South-central Florida's landscape will be shaped in large part by a company many residents have never heard of. Mosaic is the only big player left in Florida's phosphate industry, and it controls more than 300,000 acres.
Steve Seibert is a former secretary of the state Department of Community Affairs who serves as executive director of Florida’s Century Commission, which was created to advise the governor and Legislature on how the state can achieve a sustainable future. He is also Mosaic’s only Florida resident board member, a position he says he accepted “because I thought I could help this company be thoughtful about its impact on Florida.”
Steve Seibert [Photo: Ray Stanyard]
In Tallahassee, Mosaic employs Mark Kaplan, chief of staff under former Gov. Jeb Bush, as its vice president in charge of government affairs. “We have the luxury of being able to take the long view — to imagine what our part of Florida will be like in 2040,” Kaplan says. “As a large landowner and employer, we want to make sure there are vibrant communities left where we’ve mined.”
For now, the company is making so much money in phosphate that any talk of development is on hold. World phosphate stocks are low, while the rate of growth in demand has doubled every year for the past three years, according to the International Fertilizer Association. Dammonium phosphate (the most common fertilizer manufactured in Florida) has sold for as much as $1,000 a metric ton, up from $255 at the start of 2007.
Still, observers say a downturn is unavoidable.
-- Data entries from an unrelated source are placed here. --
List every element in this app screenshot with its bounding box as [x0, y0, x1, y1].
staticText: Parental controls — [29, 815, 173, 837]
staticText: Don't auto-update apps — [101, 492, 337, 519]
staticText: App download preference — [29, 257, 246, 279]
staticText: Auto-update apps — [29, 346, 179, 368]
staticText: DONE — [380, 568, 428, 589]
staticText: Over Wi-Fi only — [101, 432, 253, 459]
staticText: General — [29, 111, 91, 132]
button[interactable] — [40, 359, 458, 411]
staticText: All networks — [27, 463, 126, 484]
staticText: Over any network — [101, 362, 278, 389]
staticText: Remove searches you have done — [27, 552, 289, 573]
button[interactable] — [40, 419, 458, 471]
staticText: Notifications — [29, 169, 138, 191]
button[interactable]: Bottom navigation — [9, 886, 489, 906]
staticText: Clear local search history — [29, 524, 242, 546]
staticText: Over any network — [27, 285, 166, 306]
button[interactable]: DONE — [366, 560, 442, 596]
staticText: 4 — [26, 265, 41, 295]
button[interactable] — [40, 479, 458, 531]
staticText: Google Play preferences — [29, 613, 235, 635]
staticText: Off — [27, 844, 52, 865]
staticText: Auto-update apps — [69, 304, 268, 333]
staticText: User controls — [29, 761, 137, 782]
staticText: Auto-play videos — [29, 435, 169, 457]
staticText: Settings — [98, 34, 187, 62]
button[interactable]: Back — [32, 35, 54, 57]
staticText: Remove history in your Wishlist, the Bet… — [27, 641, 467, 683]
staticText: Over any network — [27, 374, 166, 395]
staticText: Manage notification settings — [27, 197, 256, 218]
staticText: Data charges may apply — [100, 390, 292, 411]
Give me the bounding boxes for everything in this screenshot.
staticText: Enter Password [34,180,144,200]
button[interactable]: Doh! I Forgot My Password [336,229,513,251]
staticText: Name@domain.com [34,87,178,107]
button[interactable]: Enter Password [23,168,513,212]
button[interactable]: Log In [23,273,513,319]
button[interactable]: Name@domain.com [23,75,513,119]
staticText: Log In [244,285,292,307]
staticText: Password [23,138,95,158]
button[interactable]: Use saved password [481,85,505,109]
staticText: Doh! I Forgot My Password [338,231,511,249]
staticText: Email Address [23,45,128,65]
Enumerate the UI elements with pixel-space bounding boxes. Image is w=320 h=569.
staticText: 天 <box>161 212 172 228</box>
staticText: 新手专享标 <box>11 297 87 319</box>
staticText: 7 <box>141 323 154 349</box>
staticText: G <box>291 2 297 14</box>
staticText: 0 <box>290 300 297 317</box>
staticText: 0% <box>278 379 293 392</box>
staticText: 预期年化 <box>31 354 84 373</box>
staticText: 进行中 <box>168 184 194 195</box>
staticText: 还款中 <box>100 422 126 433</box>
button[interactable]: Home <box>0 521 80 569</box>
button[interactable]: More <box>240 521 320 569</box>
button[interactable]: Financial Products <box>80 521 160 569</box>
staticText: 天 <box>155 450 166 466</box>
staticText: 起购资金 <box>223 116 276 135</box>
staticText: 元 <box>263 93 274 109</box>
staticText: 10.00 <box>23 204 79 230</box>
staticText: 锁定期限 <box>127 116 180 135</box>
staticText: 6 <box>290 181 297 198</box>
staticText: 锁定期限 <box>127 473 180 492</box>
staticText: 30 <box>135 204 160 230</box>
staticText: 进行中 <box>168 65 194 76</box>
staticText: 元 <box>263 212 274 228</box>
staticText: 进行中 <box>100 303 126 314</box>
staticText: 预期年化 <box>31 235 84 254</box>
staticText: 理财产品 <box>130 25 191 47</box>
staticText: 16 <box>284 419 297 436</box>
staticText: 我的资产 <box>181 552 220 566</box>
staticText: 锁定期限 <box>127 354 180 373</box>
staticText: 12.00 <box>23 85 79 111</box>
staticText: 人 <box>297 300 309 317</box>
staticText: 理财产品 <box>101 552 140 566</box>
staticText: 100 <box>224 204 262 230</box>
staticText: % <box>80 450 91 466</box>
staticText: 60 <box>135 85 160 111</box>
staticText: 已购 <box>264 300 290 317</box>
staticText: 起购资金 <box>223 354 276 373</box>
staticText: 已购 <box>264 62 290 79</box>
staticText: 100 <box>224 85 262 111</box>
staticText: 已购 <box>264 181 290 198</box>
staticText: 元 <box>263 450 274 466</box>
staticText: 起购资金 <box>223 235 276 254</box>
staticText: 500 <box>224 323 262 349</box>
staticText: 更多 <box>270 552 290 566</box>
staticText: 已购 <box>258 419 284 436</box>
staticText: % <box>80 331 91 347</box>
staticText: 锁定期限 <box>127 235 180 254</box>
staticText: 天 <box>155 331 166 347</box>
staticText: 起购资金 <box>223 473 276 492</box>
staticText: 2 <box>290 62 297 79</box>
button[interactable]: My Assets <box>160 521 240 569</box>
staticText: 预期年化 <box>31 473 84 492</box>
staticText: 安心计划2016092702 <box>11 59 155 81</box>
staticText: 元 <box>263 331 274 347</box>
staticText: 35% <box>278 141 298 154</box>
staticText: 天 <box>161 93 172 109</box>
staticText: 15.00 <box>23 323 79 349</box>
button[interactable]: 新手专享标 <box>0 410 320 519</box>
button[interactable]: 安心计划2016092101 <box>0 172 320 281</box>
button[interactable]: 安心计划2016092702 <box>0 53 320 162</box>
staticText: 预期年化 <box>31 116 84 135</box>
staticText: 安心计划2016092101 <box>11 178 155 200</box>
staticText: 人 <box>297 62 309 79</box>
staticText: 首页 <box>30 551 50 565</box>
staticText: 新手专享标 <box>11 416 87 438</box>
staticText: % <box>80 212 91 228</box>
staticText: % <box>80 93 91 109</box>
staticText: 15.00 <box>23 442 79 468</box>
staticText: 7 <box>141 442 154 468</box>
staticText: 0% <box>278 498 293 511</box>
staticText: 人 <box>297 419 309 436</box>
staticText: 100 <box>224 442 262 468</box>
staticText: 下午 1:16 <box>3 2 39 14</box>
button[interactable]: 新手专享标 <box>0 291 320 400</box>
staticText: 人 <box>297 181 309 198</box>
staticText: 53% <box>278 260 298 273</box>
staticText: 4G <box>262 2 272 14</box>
The industry’s fortunes have soared and plummeted like a roller coaster for a century. The last major shakeout, which began in 1999 and lasted through 2006, led to the creation of Mosaic and saw seven large-scale phosphate plants close in the United States, six of them in Florida. Mosaic itself shuttered two Florida plants, Green Bay and South Pierce, in 2006 as China transitioned from the largest importer to the second-largest exporter of processed phosphate. Chinese competition remains, and Morocco and other players are ramping up production. A large Saudi Arabian plant is coming online, as are other operations around the globe.
“Supply will increase, and at some point the farmer is not going to be able to continue to pay these prices,” says Paul Clifford, executive director at the phosphate research institute. “I don’t think anyone has repealed the law of supply and demand.”
Mosaic’s opponents aren’t likely to stop phosphate mining in Florida. Realistically, the challenge for them and for the company appears to be to ensure that the company delivers on all its promises even through the inevitable down cycle — to protect water quality and quantity, to restore mined land and to avoid the sorts of ecological disasters the industry has caused in the past. In 2001, for example, Mulberry Phosphates filed for bankruptcy and abandoned its Piney Point and Mulberry plants and gypstacks. DEP was forced to take over maintenance and cleanup at a cost of nearly $200 million. The agency’s efforts to keep the estimated 1.2 billion gallons of acidic wastewater at Piney Point from contaminating Tampa Bay depleted most of the state trust fund that had been established to reclaim phosphate lands mined prior to 1975.
Mosaic has no plans to build more fertilizer plants in Florida, and moreover, “Mosaic’s legacy is important to all of us,” says the company’s senior vice president of phosphate operations, Steven L. Pinney, a former Cargill vice president in Florida who is now a senior vice president of phosphate operations based in Minnesota.
“We’re in this for the long term,” Pinney says. “Walking away from our responsibilities is unacceptable.”
And Then There Were Three
Once, more than 100 companies were involved in mining phosphate in Florida. Today, only three miners remain, and none is based in the state. Thanks to demand for fertilizer for corn crops for ethanol and rising world demand for food, all three companies are enjoying the highest earnings in their histories:
Headquarters — Minneapolis
2007 revenue — $5.8 billion
- CF Industries (NYSE-CF)
Headquarters — Chicago
2007 revenue — $2.8 billion (41% over 2006)
- Potash Corp. (NYSE-POT)
(Parent to PCS Phosphate, which mines in north Florida)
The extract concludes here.